(Stored items)

++++

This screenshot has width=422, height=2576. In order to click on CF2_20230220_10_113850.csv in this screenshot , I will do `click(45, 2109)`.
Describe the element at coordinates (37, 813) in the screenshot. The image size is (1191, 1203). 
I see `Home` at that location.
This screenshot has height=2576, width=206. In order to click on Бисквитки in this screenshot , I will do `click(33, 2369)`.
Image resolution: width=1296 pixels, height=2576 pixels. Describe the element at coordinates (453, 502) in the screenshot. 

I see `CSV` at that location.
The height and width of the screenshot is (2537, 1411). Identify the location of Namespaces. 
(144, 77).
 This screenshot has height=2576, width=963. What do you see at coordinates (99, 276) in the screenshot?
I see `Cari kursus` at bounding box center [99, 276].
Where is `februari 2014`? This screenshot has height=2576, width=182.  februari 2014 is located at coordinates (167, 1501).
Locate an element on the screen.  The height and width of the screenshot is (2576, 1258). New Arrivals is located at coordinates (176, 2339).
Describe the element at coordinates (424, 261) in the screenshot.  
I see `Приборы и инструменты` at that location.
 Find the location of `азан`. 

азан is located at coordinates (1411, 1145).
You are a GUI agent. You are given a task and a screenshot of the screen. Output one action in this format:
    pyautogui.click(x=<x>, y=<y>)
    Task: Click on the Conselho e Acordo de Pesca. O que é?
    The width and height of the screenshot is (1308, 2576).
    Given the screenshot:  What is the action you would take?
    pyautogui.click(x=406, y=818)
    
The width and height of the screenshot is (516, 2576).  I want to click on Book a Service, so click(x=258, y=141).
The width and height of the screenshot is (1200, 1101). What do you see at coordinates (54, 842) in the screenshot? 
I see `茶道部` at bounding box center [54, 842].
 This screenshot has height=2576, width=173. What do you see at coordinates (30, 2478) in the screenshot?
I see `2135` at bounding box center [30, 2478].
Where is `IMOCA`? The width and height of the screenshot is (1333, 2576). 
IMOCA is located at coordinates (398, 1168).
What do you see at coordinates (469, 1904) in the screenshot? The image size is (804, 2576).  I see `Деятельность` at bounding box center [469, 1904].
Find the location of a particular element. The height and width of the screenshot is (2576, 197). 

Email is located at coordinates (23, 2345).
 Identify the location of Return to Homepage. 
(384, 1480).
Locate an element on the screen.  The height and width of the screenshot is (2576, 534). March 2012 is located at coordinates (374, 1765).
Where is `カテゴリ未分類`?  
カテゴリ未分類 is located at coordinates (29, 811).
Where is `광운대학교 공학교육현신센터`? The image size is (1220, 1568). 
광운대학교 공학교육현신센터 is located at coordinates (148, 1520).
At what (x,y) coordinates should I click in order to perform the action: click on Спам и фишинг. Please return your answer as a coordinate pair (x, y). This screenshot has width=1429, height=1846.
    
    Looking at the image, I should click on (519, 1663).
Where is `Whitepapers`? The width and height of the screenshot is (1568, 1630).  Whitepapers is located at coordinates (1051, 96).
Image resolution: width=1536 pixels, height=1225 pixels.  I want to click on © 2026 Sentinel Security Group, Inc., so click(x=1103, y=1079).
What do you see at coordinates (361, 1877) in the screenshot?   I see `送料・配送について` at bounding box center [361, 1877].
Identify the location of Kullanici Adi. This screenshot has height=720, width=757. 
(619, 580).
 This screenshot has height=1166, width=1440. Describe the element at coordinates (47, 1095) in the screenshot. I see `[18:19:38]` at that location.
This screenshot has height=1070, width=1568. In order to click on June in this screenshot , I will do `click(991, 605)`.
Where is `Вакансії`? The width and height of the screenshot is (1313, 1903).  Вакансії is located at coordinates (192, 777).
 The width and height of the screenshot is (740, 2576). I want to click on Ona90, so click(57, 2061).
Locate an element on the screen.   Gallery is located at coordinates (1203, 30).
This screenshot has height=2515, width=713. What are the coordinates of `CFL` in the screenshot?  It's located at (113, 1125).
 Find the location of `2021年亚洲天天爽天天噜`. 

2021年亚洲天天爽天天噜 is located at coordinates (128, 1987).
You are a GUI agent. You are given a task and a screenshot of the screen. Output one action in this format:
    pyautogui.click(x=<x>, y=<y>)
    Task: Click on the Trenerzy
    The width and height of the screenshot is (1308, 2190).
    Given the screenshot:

++++

| Task description |
Using the data above, restate every record word for word.

| Problem solution |
This screenshot has width=422, height=2576. In order to click on CF2_20230220_10_113850.csv in this screenshot , I will do `click(45, 2109)`.
Describe the element at coordinates (37, 813) in the screenshot. The image size is (1191, 1203). 
I see `Home` at that location.
This screenshot has height=2576, width=206. In order to click on Бисквитки in this screenshot , I will do `click(33, 2369)`.
Image resolution: width=1296 pixels, height=2576 pixels. Describe the element at coordinates (453, 502) in the screenshot. 

I see `CSV` at that location.
The height and width of the screenshot is (2537, 1411). Identify the location of Namespaces. 
(144, 77).
 This screenshot has height=2576, width=963. What do you see at coordinates (99, 276) in the screenshot?
I see `Cari kursus` at bounding box center [99, 276].
Where is `februari 2014`? This screenshot has height=2576, width=182.  februari 2014 is located at coordinates (167, 1501).
Locate an element on the screen.  The height and width of the screenshot is (2576, 1258). New Arrivals is located at coordinates (176, 2339).
Describe the element at coordinates (424, 261) in the screenshot.  
I see `Приборы и инструменты` at that location.
 Find the location of `азан`. 

азан is located at coordinates (1411, 1145).
You are a GUI agent. You are given a task and a screenshot of the screen. Output one action in this format:
    pyautogui.click(x=<x>, y=<y>)
    Task: Click on the Conselho e Acordo de Pesca. O que é?
    The width and height of the screenshot is (1308, 2576).
    Given the screenshot:  What is the action you would take?
    pyautogui.click(x=406, y=818)
    
The width and height of the screenshot is (516, 2576).  I want to click on Book a Service, so click(x=258, y=141).
The width and height of the screenshot is (1200, 1101). What do you see at coordinates (54, 842) in the screenshot? 
I see `茶道部` at bounding box center [54, 842].
 This screenshot has height=2576, width=173. What do you see at coordinates (30, 2478) in the screenshot?
I see `2135` at bounding box center [30, 2478].
Where is `IMOCA`? The width and height of the screenshot is (1333, 2576). 
IMOCA is located at coordinates (398, 1168).
What do you see at coordinates (469, 1904) in the screenshot? The image size is (804, 2576).  I see `Деятельность` at bounding box center [469, 1904].
Find the location of a particular element. The height and width of the screenshot is (2576, 197). 

Email is located at coordinates (23, 2345).
 Identify the location of Return to Homepage. 
(384, 1480).
Locate an element on the screen.  The height and width of the screenshot is (2576, 534). March 2012 is located at coordinates (374, 1765).
Where is `カテゴリ未分類`?  
カテゴリ未分類 is located at coordinates (29, 811).
Where is `광운대학교 공학교육현신센터`? The image size is (1220, 1568). 
광운대학교 공학교육현신센터 is located at coordinates (148, 1520).
At what (x,y) coordinates should I click in order to perform the action: click on Спам и фишинг. Please return your answer as a coordinate pair (x, y). This screenshot has width=1429, height=1846.
    
    Looking at the image, I should click on (519, 1663).
Where is `Whitepapers`? The width and height of the screenshot is (1568, 1630).  Whitepapers is located at coordinates (1051, 96).
Image resolution: width=1536 pixels, height=1225 pixels.  I want to click on © 2026 Sentinel Security Group, Inc., so click(x=1103, y=1079).
What do you see at coordinates (361, 1877) in the screenshot?   I see `送料・配送について` at bounding box center [361, 1877].
Identify the location of Kullanici Adi. This screenshot has height=720, width=757. 
(619, 580).
 This screenshot has height=1166, width=1440. Describe the element at coordinates (47, 1095) in the screenshot. I see `[18:19:38]` at that location.
This screenshot has height=1070, width=1568. In order to click on June in this screenshot , I will do `click(991, 605)`.
Where is `Вакансії`? The width and height of the screenshot is (1313, 1903).  Вакансії is located at coordinates (192, 777).
 The width and height of the screenshot is (740, 2576). I want to click on Ona90, so click(57, 2061).
Locate an element on the screen.   Gallery is located at coordinates (1203, 30).
This screenshot has height=2515, width=713. What are the coordinates of `CFL` in the screenshot?  It's located at (113, 1125).
 Find the location of `2021年亚洲天天爽天天噜`. 

2021年亚洲天天爽天天噜 is located at coordinates (128, 1987).
You are a GUI agent. You are given a task and a screenshot of the screen. Output one action in this format:
    pyautogui.click(x=<x>, y=<y>)
    Task: Click on the Trenerzy
    The width and height of the screenshot is (1308, 2190).
    Given the screenshot:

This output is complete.